Thank You, Mary Pat. It is very rewarding to see him start his "scared stance" then know the words and back down with a tail wag or a hand lick rather than lunge, like he would in the past. At one time, I couldn't touch him while he ate or take something away from him. But through constant repetition, I can now reach into his food bowl and he is so good with "drop" and "sit" that it amazes us, sometimes.

Another thing that he really loves, is to swim. When we first opened the pool, Memorial Day weekend, he was afraid of it. But since I got out of school in June, I took him in, taught him how to swim to the stairs to get out and how to get up on and float on the raft. He now will go in by himself and it almost looks like he is so proud of himself, just laying on the raft and floating around.

The "healing the broken trust" is really starting to show itself, more and more now.
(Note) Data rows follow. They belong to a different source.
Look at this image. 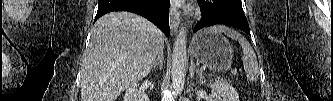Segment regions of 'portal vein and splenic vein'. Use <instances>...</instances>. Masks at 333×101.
Here are the masks:
<instances>
[{
    "instance_id": "portal-vein-and-splenic-vein-1",
    "label": "portal vein and splenic vein",
    "mask_w": 333,
    "mask_h": 101,
    "mask_svg": "<svg viewBox=\"0 0 333 101\" xmlns=\"http://www.w3.org/2000/svg\"><path fill=\"white\" fill-rule=\"evenodd\" d=\"M230 66L227 67V69H229ZM206 69V66H203L201 70H205Z\"/></svg>"
}]
</instances>
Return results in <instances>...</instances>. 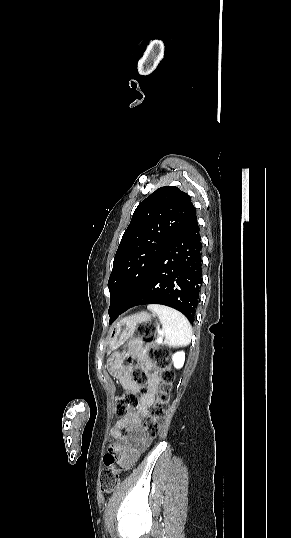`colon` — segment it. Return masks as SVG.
<instances>
[{
  "instance_id": "5ec220e1",
  "label": "colon",
  "mask_w": 291,
  "mask_h": 538,
  "mask_svg": "<svg viewBox=\"0 0 291 538\" xmlns=\"http://www.w3.org/2000/svg\"><path fill=\"white\" fill-rule=\"evenodd\" d=\"M140 338L146 343H153L155 335V326L153 324H140L138 327ZM149 358L154 367L159 371L160 390L150 414L146 417L145 431L151 437L159 435L162 428L163 420L169 410V386L171 385L174 375L166 361L164 350L151 346L148 352ZM124 364L131 370L132 380L141 387H145L148 382L147 373L139 367V359L129 356L125 359ZM137 404L135 395L129 392L119 394L115 399V411L118 416H125L131 413ZM105 467L100 473V488L105 493L113 492L119 484L120 473L116 467V457L109 451L105 456Z\"/></svg>"
}]
</instances>
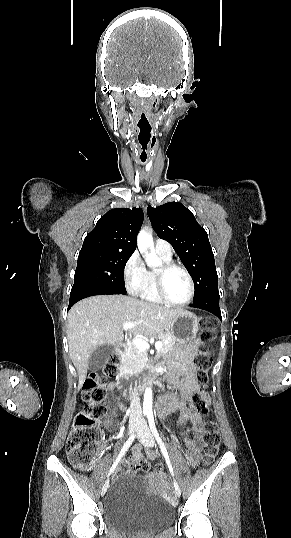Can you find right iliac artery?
<instances>
[{"instance_id":"82829eb1","label":"right iliac artery","mask_w":291,"mask_h":538,"mask_svg":"<svg viewBox=\"0 0 291 538\" xmlns=\"http://www.w3.org/2000/svg\"><path fill=\"white\" fill-rule=\"evenodd\" d=\"M135 434L131 435L130 438L125 442V444L123 445L116 461L114 462V464L112 465V467L110 468L109 470V473H108V476H110V474L115 470L118 462L120 461V459L125 455L126 451L129 449V447L131 446L132 442L134 441L135 439Z\"/></svg>"}]
</instances>
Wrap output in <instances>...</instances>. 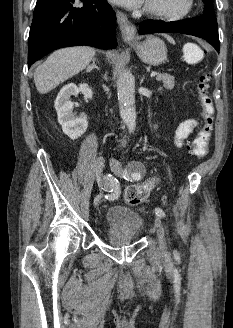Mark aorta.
Listing matches in <instances>:
<instances>
[{
	"instance_id": "aorta-1",
	"label": "aorta",
	"mask_w": 233,
	"mask_h": 328,
	"mask_svg": "<svg viewBox=\"0 0 233 328\" xmlns=\"http://www.w3.org/2000/svg\"><path fill=\"white\" fill-rule=\"evenodd\" d=\"M117 90L121 118L132 132L136 126L135 80L126 69L119 72Z\"/></svg>"
}]
</instances>
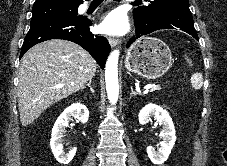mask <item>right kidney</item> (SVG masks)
<instances>
[{
    "mask_svg": "<svg viewBox=\"0 0 227 166\" xmlns=\"http://www.w3.org/2000/svg\"><path fill=\"white\" fill-rule=\"evenodd\" d=\"M74 117L82 124H85L89 118L87 107L81 103H75L66 108L63 113L57 118L54 127L52 128L50 147L56 160L61 164H68L76 154V147L65 153L62 148L63 134L69 120Z\"/></svg>",
    "mask_w": 227,
    "mask_h": 166,
    "instance_id": "1",
    "label": "right kidney"
}]
</instances>
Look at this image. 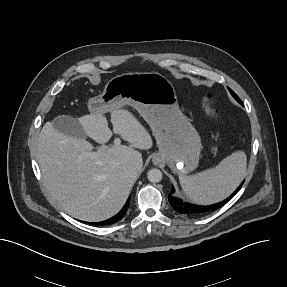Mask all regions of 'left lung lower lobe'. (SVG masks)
Returning <instances> with one entry per match:
<instances>
[{"instance_id":"0a47b994","label":"left lung lower lobe","mask_w":287,"mask_h":287,"mask_svg":"<svg viewBox=\"0 0 287 287\" xmlns=\"http://www.w3.org/2000/svg\"><path fill=\"white\" fill-rule=\"evenodd\" d=\"M241 187H242V184L238 187L235 193H237ZM174 192H175V189L172 187V191L168 195L170 205L175 211L185 216H200V215H204L209 212L215 211L218 208L222 207L225 203H227L235 194L234 193L233 195H231L224 201L219 202L217 204L208 205V206H200V205L189 204L187 202L182 201L181 199H179L178 197L174 195Z\"/></svg>"}]
</instances>
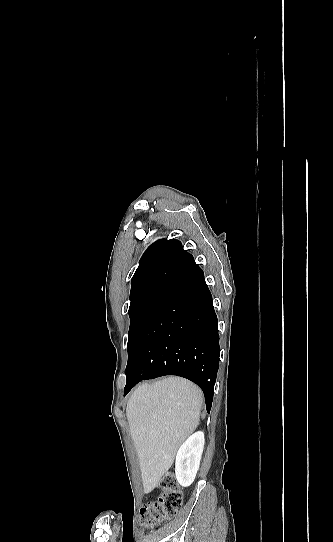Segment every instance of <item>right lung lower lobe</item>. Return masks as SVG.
I'll return each mask as SVG.
<instances>
[{"mask_svg": "<svg viewBox=\"0 0 333 542\" xmlns=\"http://www.w3.org/2000/svg\"><path fill=\"white\" fill-rule=\"evenodd\" d=\"M167 261L190 274L168 292L149 315L126 367V395L138 382L164 375L187 378L201 387L210 412L219 368L218 321L203 271L183 249Z\"/></svg>", "mask_w": 333, "mask_h": 542, "instance_id": "right-lung-lower-lobe-1", "label": "right lung lower lobe"}]
</instances>
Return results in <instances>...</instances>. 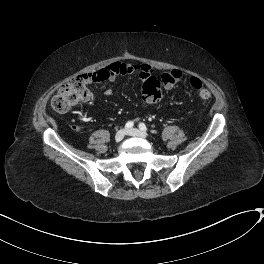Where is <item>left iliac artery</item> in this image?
<instances>
[{
    "instance_id": "obj_1",
    "label": "left iliac artery",
    "mask_w": 264,
    "mask_h": 264,
    "mask_svg": "<svg viewBox=\"0 0 264 264\" xmlns=\"http://www.w3.org/2000/svg\"><path fill=\"white\" fill-rule=\"evenodd\" d=\"M139 128H140L142 131H147V130H148L147 127H146V125H145L144 123H140V124H139Z\"/></svg>"
}]
</instances>
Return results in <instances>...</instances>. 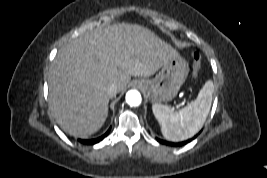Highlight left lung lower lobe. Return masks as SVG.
I'll return each mask as SVG.
<instances>
[{
  "label": "left lung lower lobe",
  "mask_w": 267,
  "mask_h": 178,
  "mask_svg": "<svg viewBox=\"0 0 267 178\" xmlns=\"http://www.w3.org/2000/svg\"><path fill=\"white\" fill-rule=\"evenodd\" d=\"M157 141L160 142V143H162V144H167V145H171V146H181V145H183V144H186V143L190 142L191 139H189V140H187V141H185V142H180V143L166 142V141H163V140L158 139V138H157Z\"/></svg>",
  "instance_id": "0a47b994"
}]
</instances>
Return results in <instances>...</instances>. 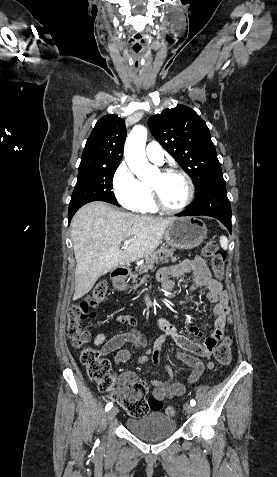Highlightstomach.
I'll return each mask as SVG.
<instances>
[{
  "label": "stomach",
  "mask_w": 277,
  "mask_h": 477,
  "mask_svg": "<svg viewBox=\"0 0 277 477\" xmlns=\"http://www.w3.org/2000/svg\"><path fill=\"white\" fill-rule=\"evenodd\" d=\"M207 238L206 224L199 218H175L166 228L165 241L168 246L190 250L198 247ZM116 286L122 290L126 284L118 281Z\"/></svg>",
  "instance_id": "0dacf381"
}]
</instances>
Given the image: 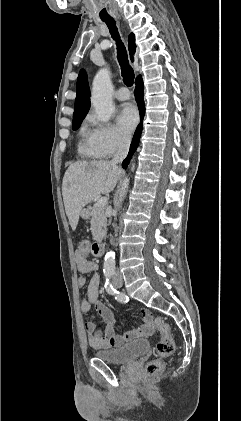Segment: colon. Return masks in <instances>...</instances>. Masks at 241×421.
<instances>
[{"label": "colon", "instance_id": "5ec220e1", "mask_svg": "<svg viewBox=\"0 0 241 421\" xmlns=\"http://www.w3.org/2000/svg\"><path fill=\"white\" fill-rule=\"evenodd\" d=\"M93 244L88 240H81L78 243L77 252L81 255L88 256L93 253ZM154 326L160 332V340L156 345L157 359L150 361L146 365L147 377H155L160 374L164 367L163 360L170 357L174 350L175 344L169 325L161 317L154 318Z\"/></svg>", "mask_w": 241, "mask_h": 421}]
</instances>
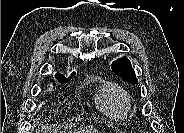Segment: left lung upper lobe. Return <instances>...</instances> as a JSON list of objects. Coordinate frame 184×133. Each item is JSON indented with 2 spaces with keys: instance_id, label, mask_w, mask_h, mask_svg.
<instances>
[{
  "instance_id": "obj_1",
  "label": "left lung upper lobe",
  "mask_w": 184,
  "mask_h": 133,
  "mask_svg": "<svg viewBox=\"0 0 184 133\" xmlns=\"http://www.w3.org/2000/svg\"><path fill=\"white\" fill-rule=\"evenodd\" d=\"M112 70L130 84H138L134 69L128 58L123 57L114 61L111 65Z\"/></svg>"
}]
</instances>
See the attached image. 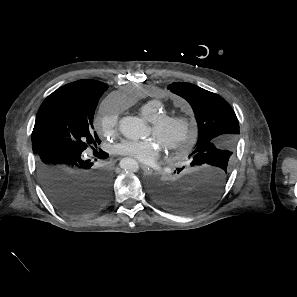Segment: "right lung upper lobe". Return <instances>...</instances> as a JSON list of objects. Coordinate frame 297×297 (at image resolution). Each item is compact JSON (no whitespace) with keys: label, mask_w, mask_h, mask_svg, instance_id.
<instances>
[{"label":"right lung upper lobe","mask_w":297,"mask_h":297,"mask_svg":"<svg viewBox=\"0 0 297 297\" xmlns=\"http://www.w3.org/2000/svg\"><path fill=\"white\" fill-rule=\"evenodd\" d=\"M105 83L96 80H79L58 88L50 94L42 103L36 117L34 129L37 126L41 113L45 108L55 100L69 95L82 96L86 98H98L107 90ZM34 133V132H32Z\"/></svg>","instance_id":"right-lung-upper-lobe-1"}]
</instances>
He has been here just three and a half months and he is a completely different dog, that I am glad I kept him and gave him the chance at living a great life...with love and trust that is mutual.
Reading this brings me a tear of joy in my eye, Lynn! Thanks for sharing. I'll take this happiness I feel into my entire day to share with everyone I am in contact today. I can just imagine him floating in the pool, wondering who his Fairey Dog-mother is, who brought him to this incredible ''island paradise'' !
Haha, that is exactly how he looks floating around, sitting pretty on a raft. All the other dogs are "ascaredy cats." Ripley can do something they won't. He is quite proud of himself. I will have to try to get a picture of him. Thank You for being so joyful about this, I know I am very proud of him.